How transparent is your KiwiSaver?
Despite controversies over holdings in weapons, obtaining investment information is now harder, writes Rob Stock.
This is sometimes dubbed ‘‘secondhand capitalism’’, where investors’ money ends up being sunk into companies individual KiwiSavers don’t approve of.
Simplicity KiwiSaver is nearing completion of its ‘‘Where in the World’’ project.
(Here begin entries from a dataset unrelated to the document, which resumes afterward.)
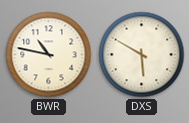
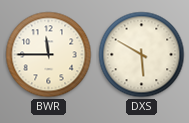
BWR: 10:47 -> 11:45
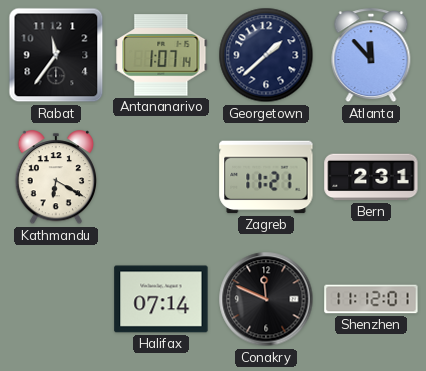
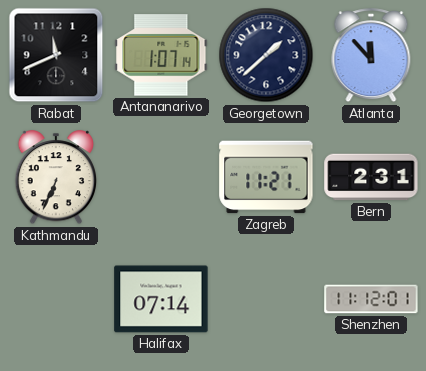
Rabat: 11:36 -> 11:41
Kathmandu: 6:20 -> 6:34
Conakry: 11:49 -> none
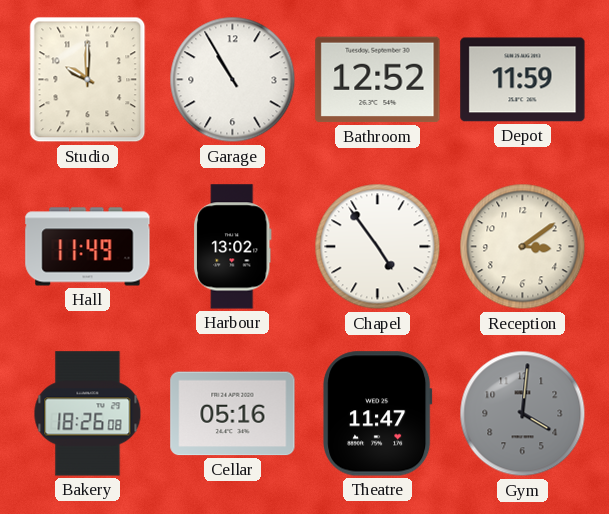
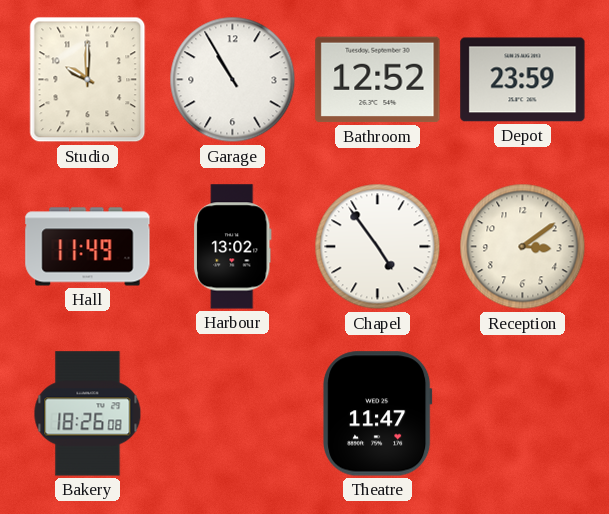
Depot: 11:59 -> 23:59
Cellar: 05:16 -> none
Gym: 4:01 -> none
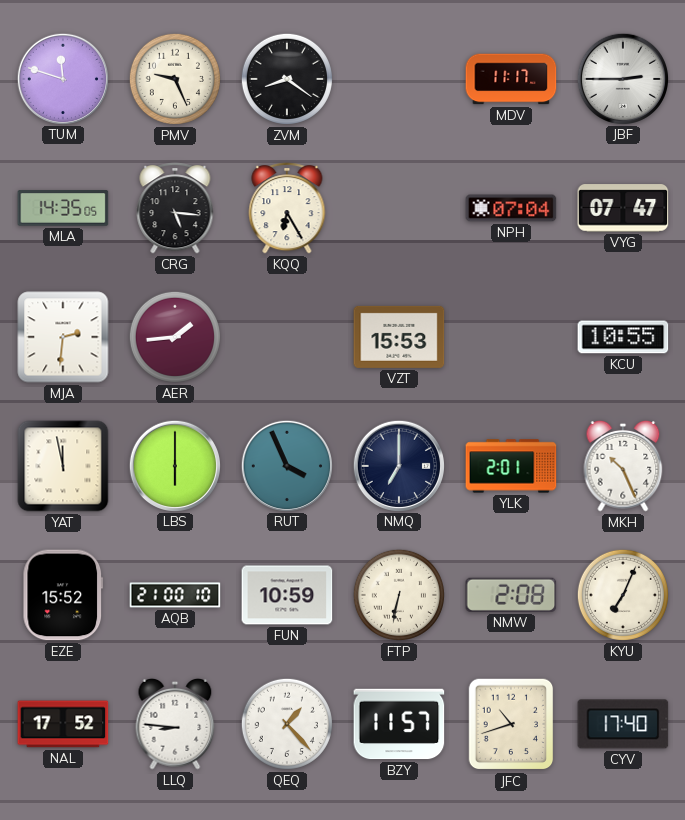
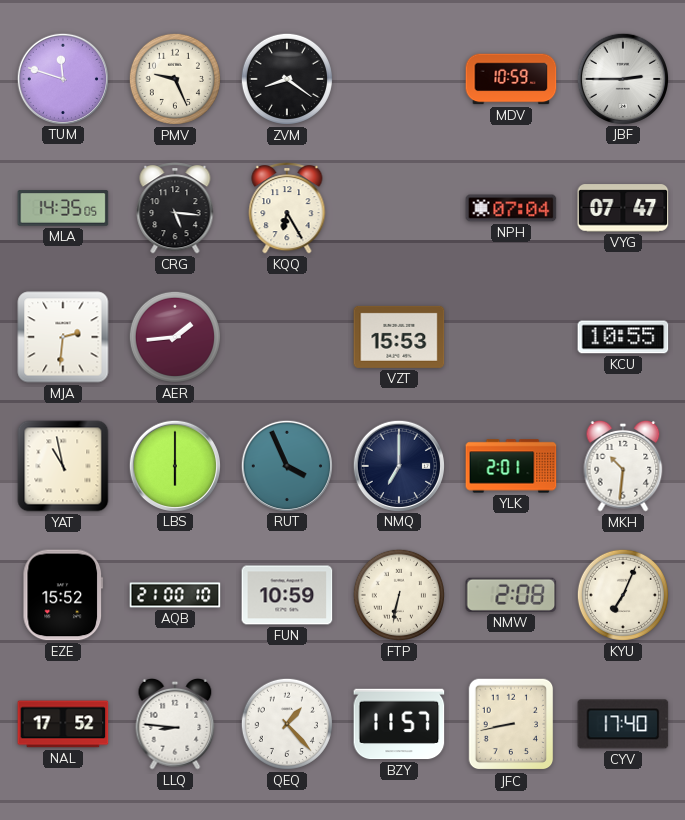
MDV: 11:17 -> 10:59
YAT: 11:58 -> 10:58
MKH: 10:26 -> 10:31
JFC: 10:42 -> 8:43
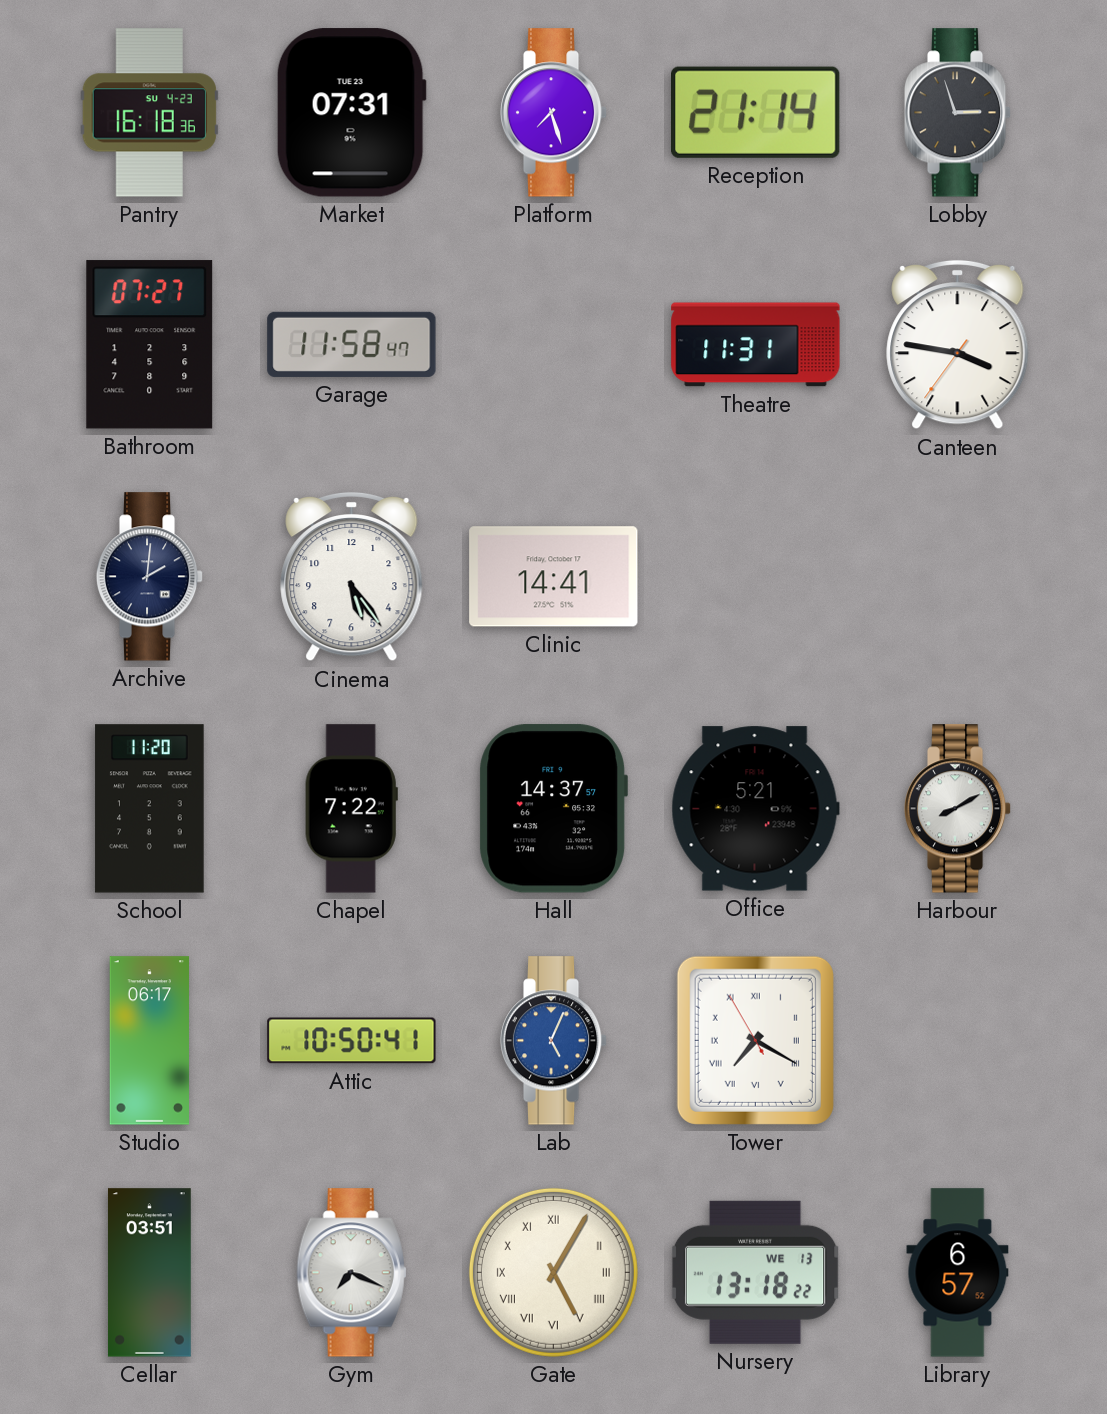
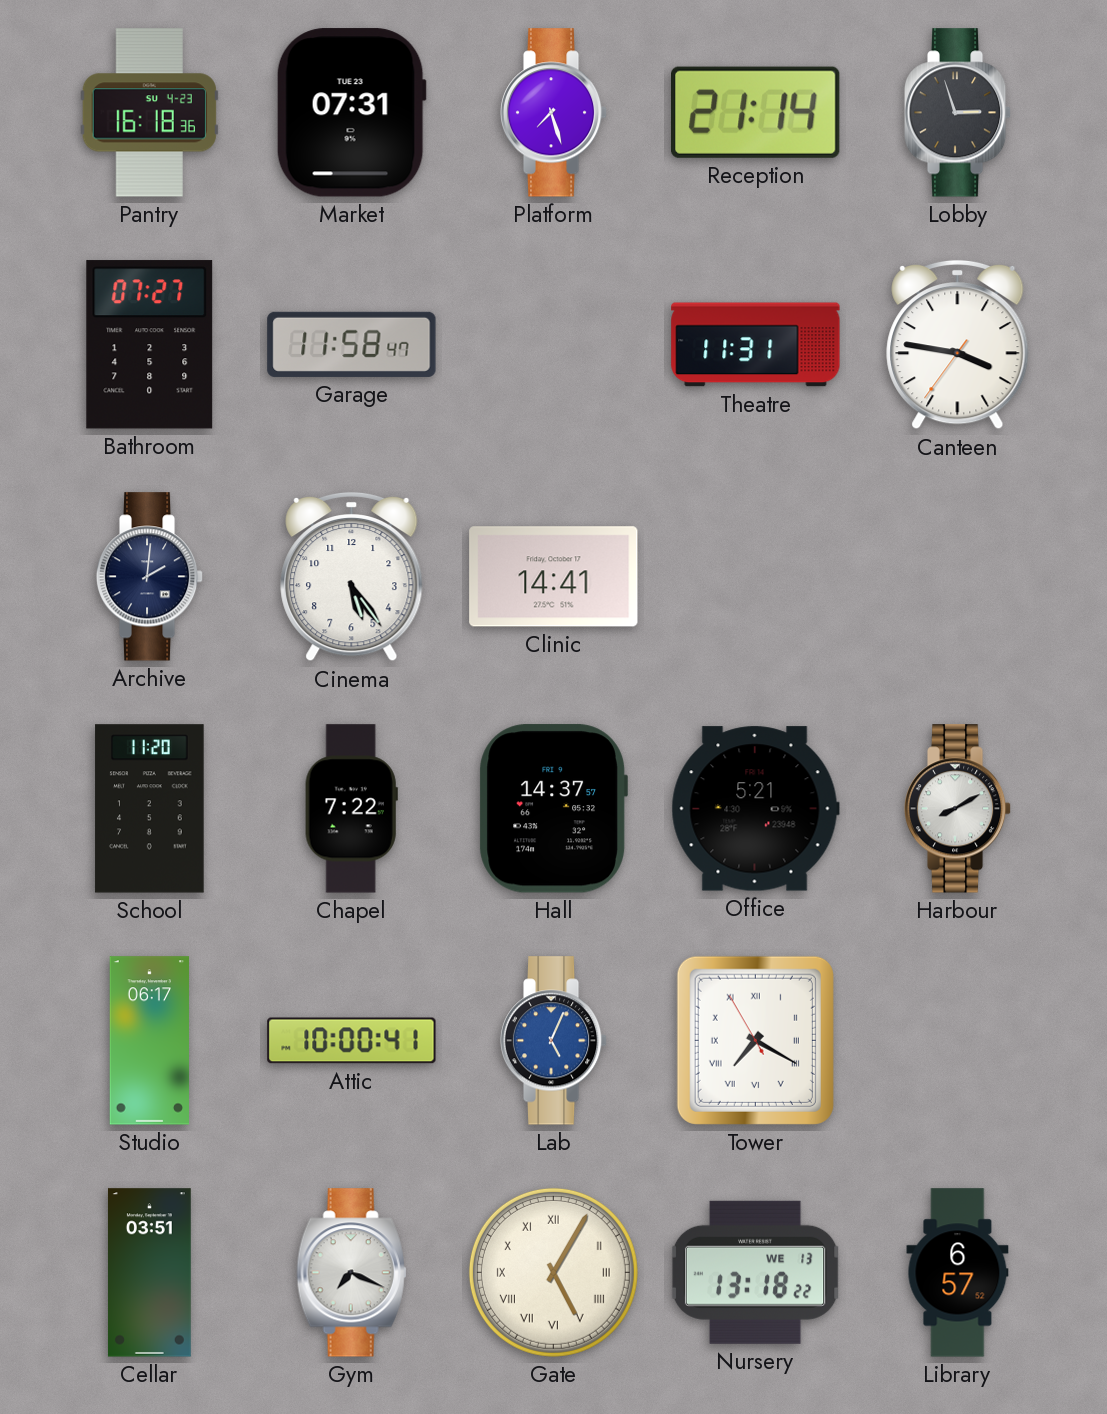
Attic: 10:50 -> 10:00
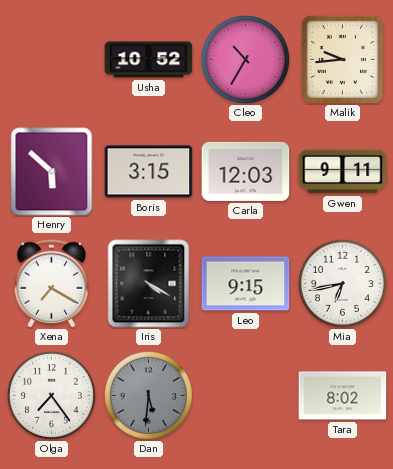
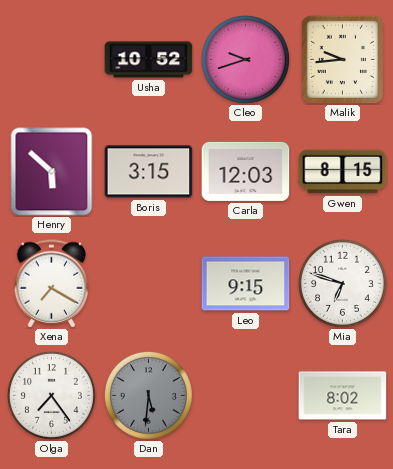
Cleo: 10:35 -> 9:42
Gwen: 9:11 -> 8:15
Iris: 4:20 -> none
Mia: 6:43 -> 6:48
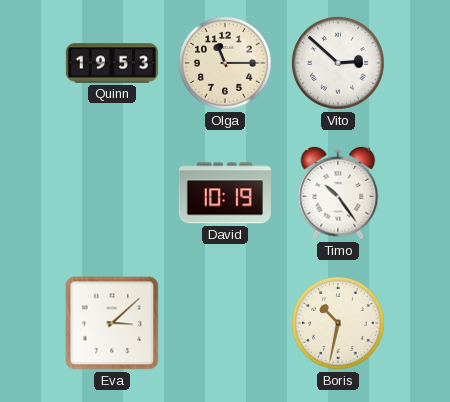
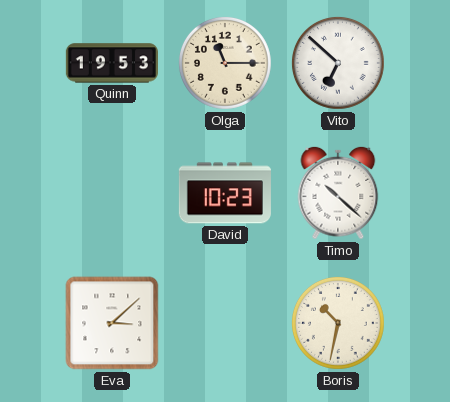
Vito: 2:52 -> 6:52
David: 10:19 -> 10:23
Timo: 10:24 -> 10:22
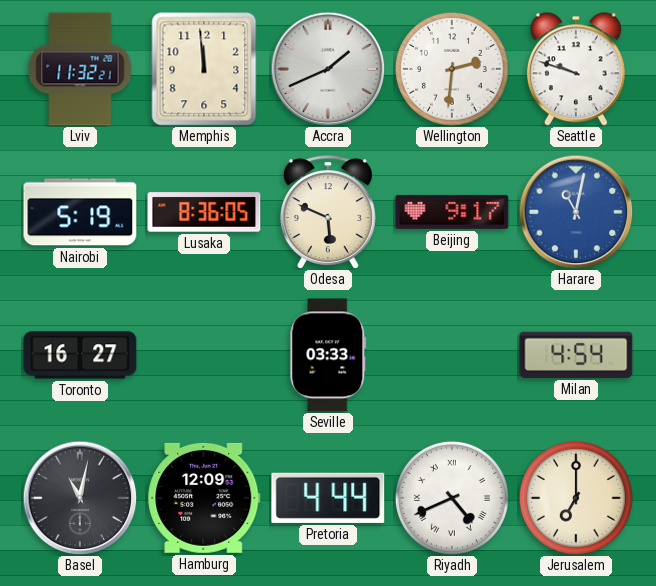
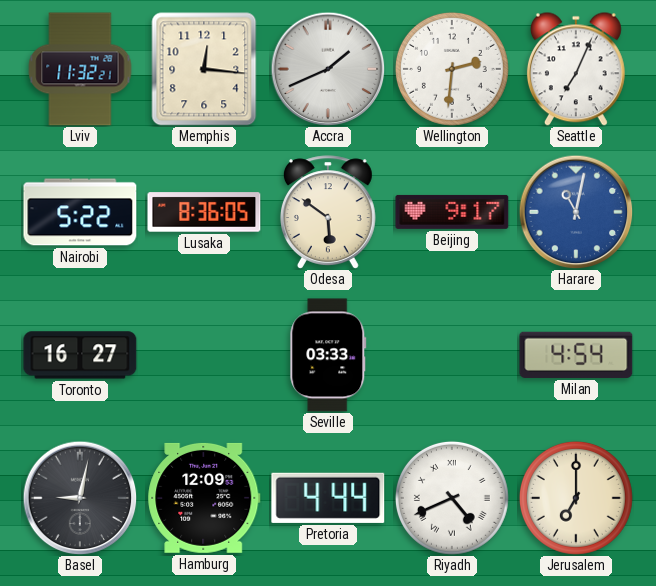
Memphis: 11:59 -> 12:16
Seattle: 9:48 -> 7:04
Nairobi: 5:19 -> 5:22
Odesa: 5:49 -> 5:51
Basel: 11:02 -> 9:02
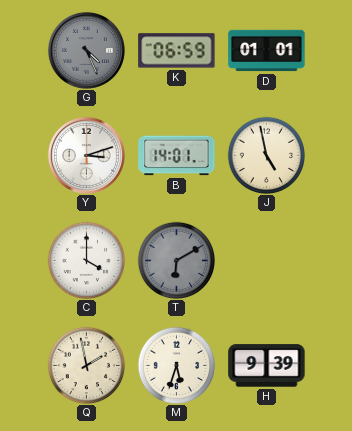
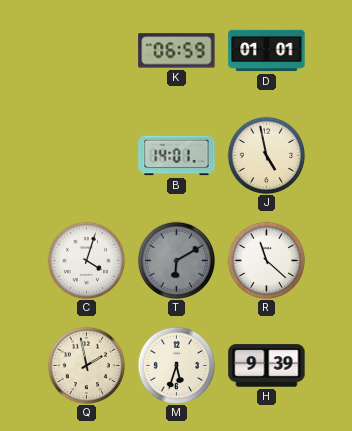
G: 4:26 -> none
Y: 3:12 -> none
C: 4:00 -> 4:03
R: none -> 11:22
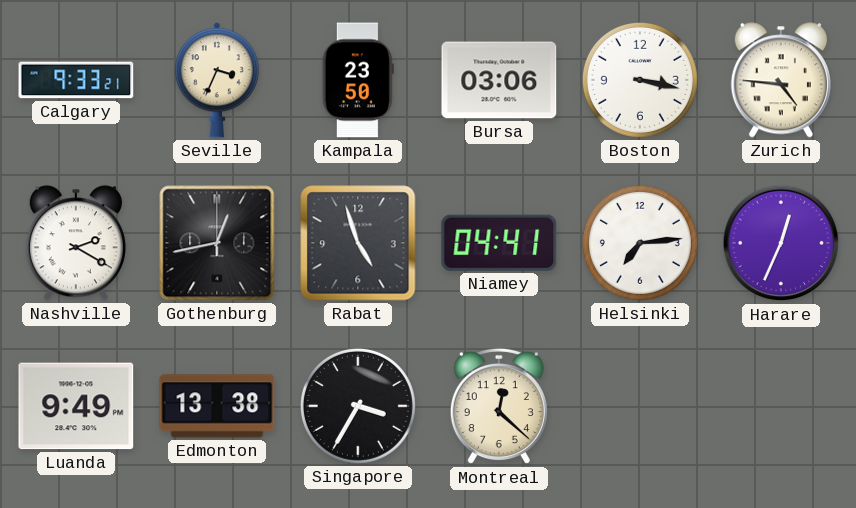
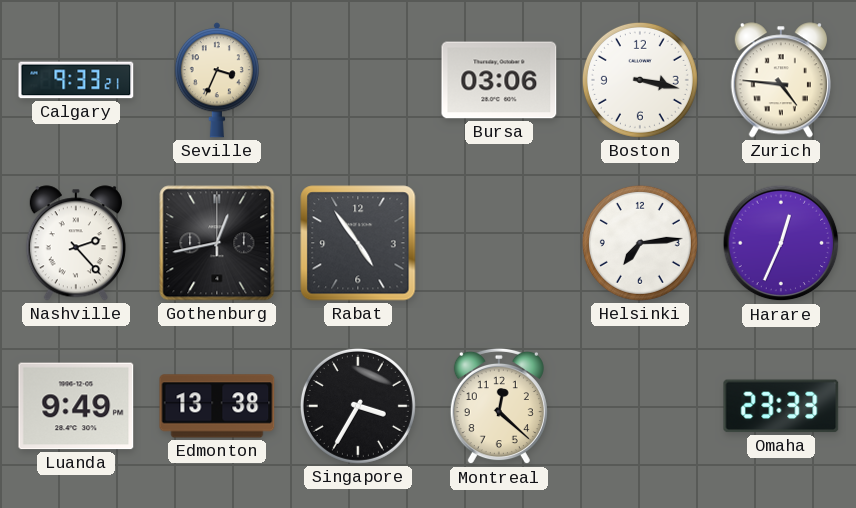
Kampala: 23:50 -> none
Nashville: 2:20 -> 2:23
Rabat: 4:57 -> 4:54
Niamey: 04:41 -> none
Omaha: none -> 23:33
It’s building an online world map, where investors can zero in on where their money has been invested.
‘‘They will click on a country, and it will tell them the stocks their money has been invested in,’’ says Simplicity founder Sam Stubbs.
Arguably only Kiwi Wealth is more transparent.
When its savers log on to Kiwi Wealth’s website, they can see a list of every stock their fund is invested in, including the proportion of their money that is in each.
‘‘Transparency has always been a key principle for Kiwi Wealth right back to the days of Gareth Morgan,’’ says Kiwi Wealth’s Ramesh Naran.
When KiwiSavers know where money is invested, they can start taking an interest, and playing their part in keeping their fund managers honest, and ethical.
It also opens their eyes to the giant New Zealand companies they are exposed to.
KiwiSaver has been billed as a means of lifting New Zealanders’ investment knowledge and skills.
But for that to work, KiwiSavers have to get interested in where their money is invested, including the New Zealand companies listed in the NZX.
The sharemarket annual shareholder meeting season is drawing to an end.
Investors use these meetings to quiz company chief executive and boards about their performance, and in some cases to protest, for example at Spark’s recent shareholder meeting in Auckland, where directors asked for, and got, a large pay rise.
It’s actually become more difficult, not easier, to find out how your KiwiSaver is invested.
Once, all the KiwiSaver managers were required by law to post on their websites a complete list of the shares and bonds they were invested in.
It was these annual lists, showing the shares and bonds held, and the proportion of people’s money invested in them, which led to the first articles revealing many were invested in companies involved in controversial weapons like land mines and cluster bombs, as well as nuclear weapons.
None of this information is now on the big KiwiSaver providers’ websites.
The information has migrated onto the online Disclose Register run by the Companies Office.
Even though it is free to search the Disclose register, it is universally acknowledged to be distinctly user-unfriendly.
But a search under ‘‘Offers’’ with the name of your KiwiSaver scheme, followed by clicking on the ‘‘Investment Options’’ tab, followed by clicking on ‘‘Full Portfolio Holdings’’ will bring up your fund’s full holdings list.
Growth investors
Investors in these funds have the largest part of their money in volatile shares, hoping that over time they will get a high return, even if they have to put up with a few bumps along the way.
The ASB Growth fund provides a guide to the kind of exposures growth funds have in the large New Zealand companies, though some KiwiSaver schemes such as Kiwi Wealth make a virtue of investing more of your money offshore, in part as a way of diversifying KiwiSavers’ financial risk away from these tiny, shaky islands.
For every $100 invested, ASB Growth fund had $1.97 in Fisher & Paykel Healthcare.
It had $1.81 in Spark, $1.61 in Auckland International Airport,
$1.51 in Fletcher Building, and
$1.29 in A2 Milk.
Other shares in which the fund had more than $1 in every $100 invested were retirement village developer and operator Ryman Healthcare, Contact Energy, and Westpac, though strictly speaking that is now an Australian company listed on the ASX.
Because of KiwiSaver’s local focus, giant international companies are a smaller portion of the portfolio than comparatively tiny Kiwi companies.
The first international share listed is Apple, at 75 cents per $100 invested. That was 1 cent behind Xero, in which 76 cents per $100 was invested.